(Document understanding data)

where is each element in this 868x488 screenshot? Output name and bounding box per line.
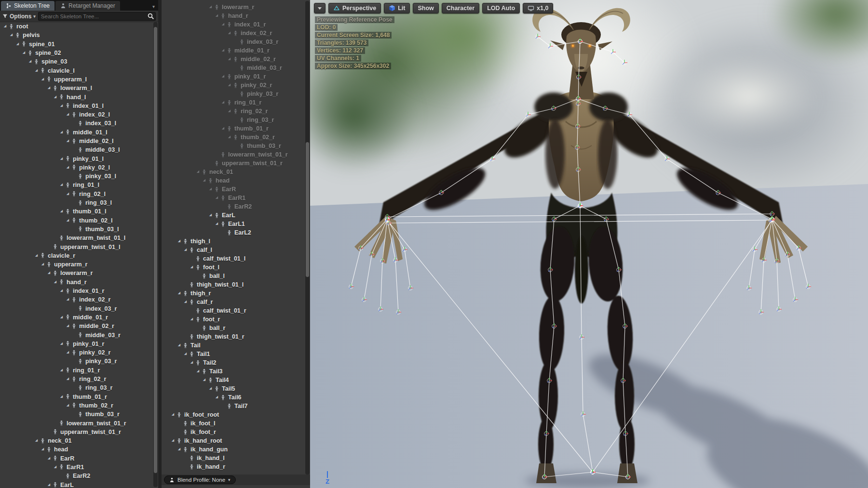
tree-item-Tail4[interactable]: ◢Tail4: [162, 376, 305, 384]
tree-item-spine_03[interactable]: ◢spine_03: [0, 57, 153, 66]
tree-item-middle_02_r[interactable]: ◢middle_02_r: [162, 55, 305, 64]
viewport-character-button[interactable]: Character: [442, 3, 479, 13]
expander-icon[interactable]: ◢: [65, 403, 71, 407]
expander-icon[interactable]: ◢: [214, 196, 220, 199]
tree-item-pinky_02_l[interactable]: ◢pinky_02_l: [0, 163, 153, 172]
expander-icon[interactable]: ◢: [201, 178, 207, 182]
viewport-show-button[interactable]: Show: [413, 3, 438, 13]
tree-item-Tail3[interactable]: ◢Tail3: [162, 367, 305, 376]
expander-icon[interactable]: ◢: [226, 31, 232, 35]
expander-icon[interactable]: ◢: [170, 438, 176, 442]
tree-item-middle_02_l[interactable]: ◢middle_02_l: [0, 137, 153, 145]
expander-icon[interactable]: ◢: [46, 483, 52, 487]
tree-item-middle_01_r[interactable]: ◢middle_01_r: [162, 46, 305, 55]
expander-icon[interactable]: ◢: [220, 100, 226, 104]
tree-item-thumb_03_r[interactable]: thumb_03_r: [0, 410, 153, 419]
expander-icon[interactable]: ◢: [40, 77, 46, 81]
tree-item-clavicle_r[interactable]: ◢clavicle_r: [0, 251, 153, 260]
tree-item-ring_01_l[interactable]: ◢ring_01_l: [0, 181, 153, 189]
expander-icon[interactable]: ◢: [220, 22, 226, 26]
tree-item-ik_hand_root[interactable]: ◢ik_hand_root: [162, 436, 305, 445]
tree-item-EarR2[interactable]: EarR2: [162, 202, 305, 211]
tree-item-index_03_r[interactable]: index_03_r: [162, 38, 305, 46]
viewport-lod-auto-button[interactable]: LOD Auto: [482, 3, 520, 13]
tree-item-Tail5[interactable]: ◢Tail5: [162, 384, 305, 393]
tree-item-hand_r[interactable]: ◢hand_r: [162, 12, 305, 20]
tree-item-lowerarm_l[interactable]: ◢lowerarm_l: [0, 84, 153, 92]
expander-icon[interactable]: ◢: [182, 352, 189, 356]
tree-item-pinky_02_r[interactable]: ◢pinky_02_r: [162, 81, 305, 90]
tree-item-EarR1[interactable]: ◢EarR1: [162, 194, 305, 202]
tree-item-thumb_02_r[interactable]: ◢thumb_02_r: [0, 401, 153, 410]
tree-item-Tail7[interactable]: Tail7: [162, 402, 305, 410]
tree-item-Tail[interactable]: ◢Tail: [162, 341, 305, 350]
expander-icon[interactable]: ◢: [182, 248, 189, 251]
tree-item-head[interactable]: ◢head: [0, 445, 153, 454]
expander-icon[interactable]: ◢: [189, 360, 195, 364]
tree-item-EarR2[interactable]: EarR2: [0, 472, 153, 480]
tree-item-thumb_01_l[interactable]: ◢thumb_01_l: [0, 207, 153, 216]
tree-item-thumb_02_r[interactable]: ◢thumb_02_r: [162, 133, 305, 142]
expander-icon[interactable]: ◢: [65, 324, 71, 328]
tree-item-upperarm_twist_01_r[interactable]: upperarm_twist_01_r: [162, 159, 305, 168]
tree-item-ring_03_l[interactable]: ring_03_l: [0, 198, 153, 207]
expander-icon[interactable]: ◢: [189, 317, 195, 321]
expander-icon[interactable]: ◢: [226, 83, 232, 87]
expander-icon[interactable]: ◢: [207, 386, 214, 390]
expander-icon[interactable]: ◢: [65, 218, 71, 222]
expander-icon[interactable]: ◢: [14, 42, 21, 46]
tree-item-spine_01[interactable]: ◢spine_01: [0, 40, 153, 49]
tree-item-pinky_03_r[interactable]: pinky_03_r: [0, 357, 153, 366]
tab-retarget-manager[interactable]: Retarget Manager: [55, 1, 120, 11]
tree-item-calf_l[interactable]: ◢calf_l: [162, 246, 305, 254]
expander-icon[interactable]: ◢: [27, 59, 33, 63]
expander-icon[interactable]: ◢: [40, 447, 46, 451]
expander-icon[interactable]: ◢: [207, 5, 214, 9]
expander-icon[interactable]: ◢: [58, 209, 65, 213]
tree-item-thumb_02_l[interactable]: ◢thumb_02_l: [0, 216, 153, 225]
tree-item-pinky_01_r[interactable]: ◢pinky_01_r: [162, 72, 305, 81]
expander-icon[interactable]: ◢: [58, 395, 65, 398]
tree-item-lowerarm_twist_01_r[interactable]: lowerarm_twist_01_r: [0, 419, 153, 427]
scrollbar[interactable]: [153, 22, 158, 487]
expander-icon[interactable]: ◢: [220, 48, 226, 52]
tree-item-index_03_l[interactable]: index_03_l: [0, 119, 153, 128]
tree-item-middle_02_r[interactable]: ◢middle_02_r: [0, 322, 153, 330]
expander-icon[interactable]: ◢: [189, 265, 195, 269]
tree-item-middle_01_r[interactable]: ◢middle_01_r: [0, 313, 153, 322]
tree-item-pinky_03_r[interactable]: pinky_03_r: [162, 90, 305, 98]
tree-item-ik_hand_r[interactable]: ik_hand_r: [162, 462, 305, 471]
expander-icon[interactable]: ◢: [33, 438, 40, 442]
options-button[interactable]: Options ▾: [2, 13, 36, 20]
expander-icon[interactable]: ◢: [58, 342, 65, 345]
tree-item-thumb_01_r[interactable]: ◢thumb_01_r: [162, 124, 305, 133]
tree-item-ik_hand_gun[interactable]: ◢ik_hand_gun: [162, 445, 305, 454]
expander-icon[interactable]: ◢: [214, 13, 220, 17]
tree-item-ring_01_r[interactable]: ◢ring_01_r: [162, 98, 305, 107]
viewport-perspective-button[interactable]: Perspective: [328, 3, 381, 13]
tree-item-root[interactable]: ◢root: [0, 22, 153, 31]
tree-item-ring_02_l[interactable]: ◢ring_02_l: [0, 190, 153, 198]
expander-icon[interactable]: ◢: [65, 192, 71, 196]
viewport-menu-button[interactable]: [314, 3, 326, 13]
tree-item-spine_02[interactable]: ◢spine_02: [0, 49, 153, 57]
viewport-x1-0-button[interactable]: x1,0: [523, 3, 553, 13]
expander-icon[interactable]: ◢: [58, 104, 65, 107]
tree-item-calf_r[interactable]: ◢calf_r: [162, 298, 305, 306]
tree-item-index_01_r[interactable]: ◢index_01_r: [0, 287, 153, 295]
tree-item-middle_03_r[interactable]: middle_03_r: [162, 64, 305, 72]
expander-icon[interactable]: ◢: [226, 57, 232, 61]
expander-icon[interactable]: ◢: [58, 183, 65, 186]
expander-icon[interactable]: ◢: [46, 456, 52, 460]
expander-icon[interactable]: ◢: [176, 291, 182, 295]
expander-icon[interactable]: ◢: [195, 170, 201, 173]
tree-item-neck_01[interactable]: ◢neck_01: [0, 436, 153, 445]
tree-item-hand_l[interactable]: ◢hand_l: [0, 92, 153, 101]
viewport-lit-button[interactable]: Lit: [384, 3, 410, 13]
tree-item-hand_r[interactable]: ◢hand_r: [0, 278, 153, 287]
expander-icon[interactable]: ◢: [58, 368, 65, 372]
tree-item-thigh_r[interactable]: ◢thigh_r: [162, 289, 305, 298]
tree-item-foot_l[interactable]: ◢foot_l: [162, 263, 305, 272]
tree-item-middle_03_r[interactable]: middle_03_r: [0, 330, 153, 339]
tree-item-ball_l[interactable]: ball_l: [162, 272, 305, 280]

WHAT TO DO >>
Repeat every entry above precisely, leaving each picture out.

COMPLETED EXERCISE >>
where is each element in this 868x488 screenshot? Output name and bounding box per line.
tree-item-Tail4[interactable]: ◢Tail4: [162, 376, 305, 384]
tree-item-spine_03[interactable]: ◢spine_03: [0, 57, 153, 66]
tree-item-middle_02_r[interactable]: ◢middle_02_r: [162, 55, 305, 64]
viewport-character-button[interactable]: Character: [442, 3, 479, 13]
expander-icon[interactable]: ◢: [65, 403, 71, 407]
expander-icon[interactable]: ◢: [214, 196, 220, 199]
tree-item-pinky_02_l[interactable]: ◢pinky_02_l: [0, 163, 153, 172]
expander-icon[interactable]: ◢: [201, 178, 207, 182]
viewport-show-button[interactable]: Show: [413, 3, 438, 13]
tree-item-Tail3[interactable]: ◢Tail3: [162, 367, 305, 376]
expander-icon[interactable]: ◢: [226, 31, 232, 35]
expander-icon[interactable]: ◢: [170, 438, 176, 442]
tree-item-middle_02_l[interactable]: ◢middle_02_l: [0, 137, 153, 145]
expander-icon[interactable]: ◢: [46, 483, 52, 487]
tree-item-middle_01_r[interactable]: ◢middle_01_r: [162, 46, 305, 55]
expander-icon[interactable]: ◢: [220, 100, 226, 104]
tree-item-thumb_03_r[interactable]: thumb_03_r: [0, 410, 153, 419]
expander-icon[interactable]: ◢: [40, 77, 46, 81]
tree-item-clavicle_r[interactable]: ◢clavicle_r: [0, 251, 153, 260]
tree-item-ring_01_l[interactable]: ◢ring_01_l: [0, 181, 153, 189]
expander-icon[interactable]: ◢: [220, 22, 226, 26]
tree-item-ik_hand_root[interactable]: ◢ik_hand_root: [162, 436, 305, 445]
tree-item-EarR2[interactable]: EarR2: [162, 202, 305, 211]
tree-item-index_03_r[interactable]: index_03_r: [162, 38, 305, 46]
viewport-lod-auto-button[interactable]: LOD Auto: [482, 3, 520, 13]
tree-item-Tail5[interactable]: ◢Tail5: [162, 384, 305, 393]
tree-item-hand_r[interactable]: ◢hand_r: [162, 12, 305, 20]
tree-item-lowerarm_l[interactable]: ◢lowerarm_l: [0, 84, 153, 92]
expander-icon[interactable]: ◢: [182, 352, 189, 356]
tree-item-pinky_02_r[interactable]: ◢pinky_02_r: [162, 81, 305, 90]
tree-item-EarR1[interactable]: ◢EarR1: [162, 194, 305, 202]
tree-item-thumb_02_r[interactable]: ◢thumb_02_r: [0, 401, 153, 410]
tree-item-Tail7[interactable]: Tail7: [162, 402, 305, 410]
tree-item-Tail[interactable]: ◢Tail: [162, 341, 305, 350]
expander-icon[interactable]: ◢: [182, 248, 189, 251]
tree-item-head[interactable]: ◢head: [0, 445, 153, 454]
expander-icon[interactable]: ◢: [189, 360, 195, 364]
tree-item-EarR2[interactable]: EarR2: [0, 472, 153, 480]
tree-item-thumb_01_l[interactable]: ◢thumb_01_l: [0, 207, 153, 216]
tree-item-thumb_02_r[interactable]: ◢thumb_02_r: [162, 133, 305, 142]
expander-icon[interactable]: ◢: [65, 324, 71, 328]
tree-item-upperarm_twist_01_r[interactable]: upperarm_twist_01_r: [162, 159, 305, 168]
tree-item-ring_03_l[interactable]: ring_03_l: [0, 198, 153, 207]
expander-icon[interactable]: ◢: [189, 317, 195, 321]
expander-icon[interactable]: ◢: [226, 83, 232, 87]
expander-icon[interactable]: ◢: [207, 386, 214, 390]
expander-icon[interactable]: ◢: [65, 218, 71, 222]
expander-icon[interactable]: ◢: [14, 42, 21, 46]
tree-item-spine_01[interactable]: ◢spine_01: [0, 40, 153, 49]
tree-item-pinky_03_r[interactable]: pinky_03_r: [0, 357, 153, 366]
tab-retarget-manager[interactable]: Retarget Manager: [55, 1, 120, 11]
tree-item-calf_l[interactable]: ◢calf_l: [162, 246, 305, 254]
expander-icon[interactable]: ◢: [27, 59, 33, 63]
expander-icon[interactable]: ◢: [40, 447, 46, 451]
expander-icon[interactable]: ◢: [207, 5, 214, 9]
expander-icon[interactable]: ◢: [58, 209, 65, 213]
tree-item-thumb_02_l[interactable]: ◢thumb_02_l: [0, 216, 153, 225]
tree-item-pinky_01_r[interactable]: ◢pinky_01_r: [162, 72, 305, 81]
expander-icon[interactable]: ◢: [58, 395, 65, 398]
tree-item-lowerarm_twist_01_r[interactable]: lowerarm_twist_01_r: [0, 419, 153, 427]
scrollbar[interactable]: [153, 22, 158, 487]
expander-icon[interactable]: ◢: [220, 48, 226, 52]
tree-item-index_03_l[interactable]: index_03_l: [0, 119, 153, 128]
tree-item-middle_02_r[interactable]: ◢middle_02_r: [0, 322, 153, 330]
expander-icon[interactable]: ◢: [189, 265, 195, 269]
tree-item-middle_01_r[interactable]: ◢middle_01_r: [0, 313, 153, 322]
tree-item-pinky_03_r[interactable]: pinky_03_r: [162, 90, 305, 98]
tree-item-ik_hand_r[interactable]: ik_hand_r: [162, 462, 305, 471]
expander-icon[interactable]: ◢: [33, 438, 40, 442]
options-button[interactable]: Options ▾: [2, 13, 36, 20]
expander-icon[interactable]: ◢: [58, 342, 65, 345]
tree-item-thumb_01_r[interactable]: ◢thumb_01_r: [162, 124, 305, 133]
tree-item-ik_hand_gun[interactable]: ◢ik_hand_gun: [162, 445, 305, 454]
expander-icon[interactable]: ◢: [214, 13, 220, 17]
tree-item-ring_01_r[interactable]: ◢ring_01_r: [162, 98, 305, 107]
viewport-perspective-button[interactable]: Perspective: [328, 3, 381, 13]
tree-item-root[interactable]: ◢root: [0, 22, 153, 31]
tree-item-ring_02_l[interactable]: ◢ring_02_l: [0, 190, 153, 198]
expander-icon[interactable]: ◢: [65, 192, 71, 196]
viewport-menu-button[interactable]: [314, 3, 326, 13]
tree-item-spine_02[interactable]: ◢spine_02: [0, 49, 153, 57]
viewport-x1-0-button[interactable]: x1,0: [523, 3, 553, 13]
expander-icon[interactable]: ◢: [58, 104, 65, 107]
tree-item-calf_r[interactable]: ◢calf_r: [162, 298, 305, 306]
tree-item-index_01_r[interactable]: ◢index_01_r: [0, 287, 153, 295]
tree-item-middle_03_r[interactable]: middle_03_r: [162, 64, 305, 72]
expander-icon[interactable]: ◢: [226, 57, 232, 61]
expander-icon[interactable]: ◢: [58, 183, 65, 186]
expander-icon[interactable]: ◢: [46, 456, 52, 460]
expander-icon[interactable]: ◢: [176, 291, 182, 295]
expander-icon[interactable]: ◢: [195, 170, 201, 173]
tree-item-neck_01[interactable]: ◢neck_01: [0, 436, 153, 445]
tree-item-hand_l[interactable]: ◢hand_l: [0, 92, 153, 101]
viewport-lit-button[interactable]: Lit: [384, 3, 410, 13]
tree-item-hand_r[interactable]: ◢hand_r: [0, 278, 153, 287]
expander-icon[interactable]: ◢: [58, 368, 65, 372]
tree-item-thigh_r[interactable]: ◢thigh_r: [162, 289, 305, 298]
tree-item-foot_l[interactable]: ◢foot_l: [162, 263, 305, 272]
tree-item-middle_03_r[interactable]: middle_03_r: [0, 330, 153, 339]
tree-item-ball_l[interactable]: ball_l: [162, 272, 305, 280]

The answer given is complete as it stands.